In fact, of late, it had been so full of events, I concluded I had outlived my allotment of outlandish moments, and now the law of averages was on my side for pursuing a relatively tame existence. At least until old age set in and I took up residence in a cardboard box beneath the overpass on Highway 59, taking a dump behind a bush and licking secret sauce off old Big Mac wrappers for sustenance.

That was how I figured most of us baby boomers would finish the race. No Medicaid. No Medicare. No insurance. No couple of million stashed back for our dotage. Maybe not even the cardboard box. Hell, for that matter, we couldn’t even be assured of a bush to shit behind.

My dotage was a ways off yet, but a lot nearer than I liked to think.

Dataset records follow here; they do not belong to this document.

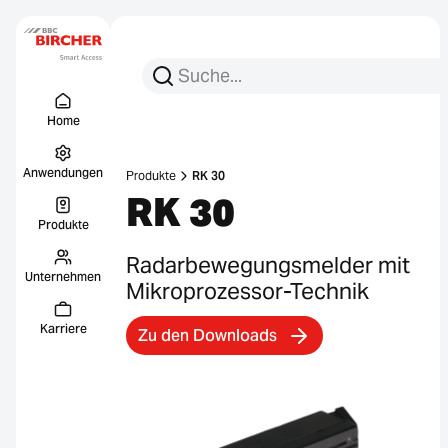
Suchen Sie nach:
Suche
Menu Titel
Links
Home
Anwendungen
Produkte
RK 30
RK 30
Produkte
Radarbewegungsmelder mit
Unternehmen
Mikroprozessor-Technik
Karriere
Zu den Downloads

Though I had days when I wished I wouldn’t make that geriatric goal—end up in a cardboard box, stiff and rotting beneath an overpass with one of those Big Mac wrappers clutched in my fist—nor did I wish to gain the better scenario of passing on to the great beyond via a crisp white bed in a nursing home with a plate of mashed green peas on my dinner tray and a tube in my dick.

My best friend, Leonard Pine, always says the best way to go is lying in bed listening to a Patsy Cline song, or watching the last fifteen minutes of Championship Wrestling, which was funny enough to kill you.

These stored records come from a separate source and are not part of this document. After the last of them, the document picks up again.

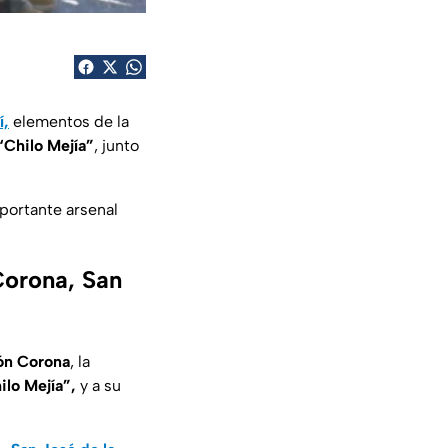
í,
elementos de la
“Chilo Mejía”
, junto
portante arsenal
Corona, San
ón Corona
, la
ilo Mejía”,
y a su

None for me, though. Times like that, when I was blue and thinking of my exit, I wished to go out between the legs of some wild redhead while striving for a double on a cool winter night, her hot breath in my ear, her fingernails buried in my ass like tacks in a bulletin board.

It could happen.

Currently, I knew the wild redhead. She was my age, forties, her life full of her own unique events. Including setting fire to the head of an ex-husband and beaning his brainpan with the business end of a shovel. But even though she might worry me some when near matches or farm implements, going out between her legs was, as I said, not such a bad way to pass, so I tried to stay within her proximity as much as possible these days, lest I feel a bit of a murmur, a flashing of life’s events before my eyes. I could only hope if such a dire situation arose, she would be in the mood and I could fight off the inevitable for whatever time was necessary for me to selfishly satisfy myself.

But redheads have drawbacks. They can be trouble and they can mess up your law of averages, even when they don’t mean to, even when they aren’t directly responsible. Trouble sticks to them like pork to a pig’s ass, and if the trouble isn’t on them, it’s on someone close to them.

I know that sounds a little like astrology—the stuff about redheads, not pork—but then again, you been through what I been through, you might come to believe it. And even if I don’t believe it in the long run, in the short run, well, I got to consider it.

For me all this got to rolling on a day when I was sorting my stuff in Leonard’s barn, where it had been stored for the last few months.

Leonard had owned a house in town for some time now, and when a tornado took my place away, I moved into his old country place, and it wasn’t so bad. Then he sold his house in town for pretty good money, had to move back to his country place, and now we were housemates.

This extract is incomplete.